Why should not we use soft deletes in the models/tables used for authenticating into the application

The concept of soft-delete is very tempting. You might be aware about soft-delete concept, if you are into application development with a database. In this concept, you don’t need to physically delete the data from the database. Instead you set a flag on the record which needs to be deleted and when you query for the results filter out records with that flag. The advantage of soft-delete concept is, as you never physically delete the data, there is no risk of loss of data when something goes wrong (with the delete action, not with your code). It’s easy to get back the record by just changing the flag. Around 8 years ago, when I came to know about this concept, I was thrilled. This feature tempts me so much that I use this feature almost everywhere, wherever I need to delete a record from any table/model.

I am using Laravel since more than a year. It’s Eloquent ORM is really eloquent. And it makes soft-deleting very easy. So, I implement this feature to almost every model, where I need to delete the model. This includes User model. User model also used to login into the application. Recently one of my client complained that they are unable to add users back into the application, whom they have deleted earlier. While adding them back, they get an error that the email ID is already exist. When I heard about it, I thought “Ok, the email ID is already exist in the table, but it’s (soft) deleted. Why does the validation system show that error?”. Initially, I started to blame the validation service of Laravel. Why does it take a soft-deleted row to consideration while validating whether the email ID is unique or not. Then I realised that only Eloquent knows that the row is soft-deleted, but not the validation service. So, I modified the code so that it will not consider soft-deleted rows while validating. Everything seems fine at that point.

When I tested it again, I received a real exception. As the ‘email’ column is a unique column, it can’t add another row with the same email ID. Again, poor databse does not know soft-delete. So, can’t blame it as well. For few seconds, I thought I will remove unique from the column. But realised that it’s a bad idea.

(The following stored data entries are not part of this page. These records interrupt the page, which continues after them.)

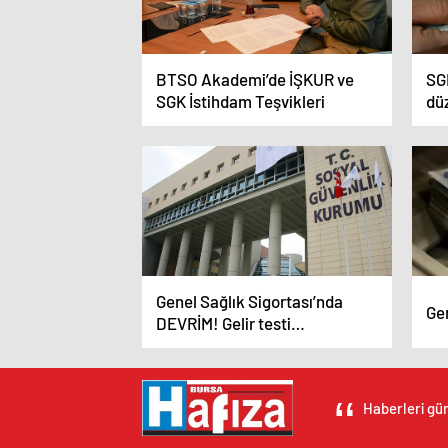
BTSO Akademi’de İŞKUR ve
SGK
SGK İstihdam Teşvikleri
dü
ol
Genel Sağlık Sigortası’nda
Ge
DEVRİM! Gelir testi
zorunluluğu…
Haberleri gün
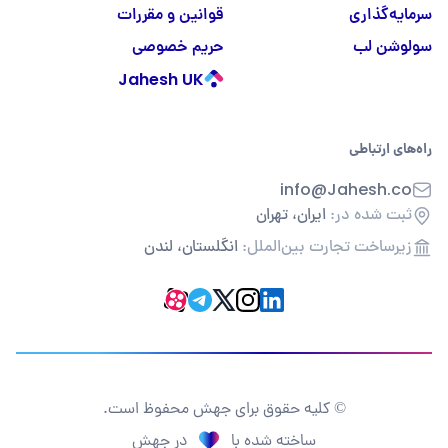
سرمایه‌گذاری
قوانین و مقررات
سولوشن لب
حریم خصوصی
Jahesh UK
راه‌های ارتباطی
info@Jahesh.co
ثبت شده در:
ایران، تهران
زیرساخت تجارت بین‌الملل:
انگلستان، لندن
© کلیه حقوق برای جهش محفوظ است.
ساخته شده با
در جهش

Instead, I should not use soft delete on the model which I use to login to the application. I also realised that it’s not much necessary to keep a copy of those data from the users table, which needs to be deleted.

But if you are keen to keep copy of deleted users data, then I would recommend a couple of database design ideas.

• Before I was not in the favour of creating multiple tables for a single row of data. I feel that it creates a lot of unnecessary one to one one relationships. But now I think, it’s better to create at least two tables for users and have an one to one relationship. On the first table, you store everything related to authentication (primary key, username/email, password (hassed), remember token, timestamps). On the second table, store everything else possible with the one to one relationship. And you can add soft-delete feature to this table. I would also recommend to store email in this table as a copy. And in more complex applications, you can store username on this table too, depending on how you use username on the application. So, when you delete the user hard-delete (delete physically) the record on the first table. You don’t need to delete anything from the second table. With the absence of its parent in the first table, the record on this table will be considered soft-deleted.
• Even though it’s not necessary to keep a copy of the authentication data like hashed password, remember token etc., but if you are interested to keep it for the future, then you can have another table for the copy. Before you need to delete the record from the primary table, copy the record to the backup table and then delete.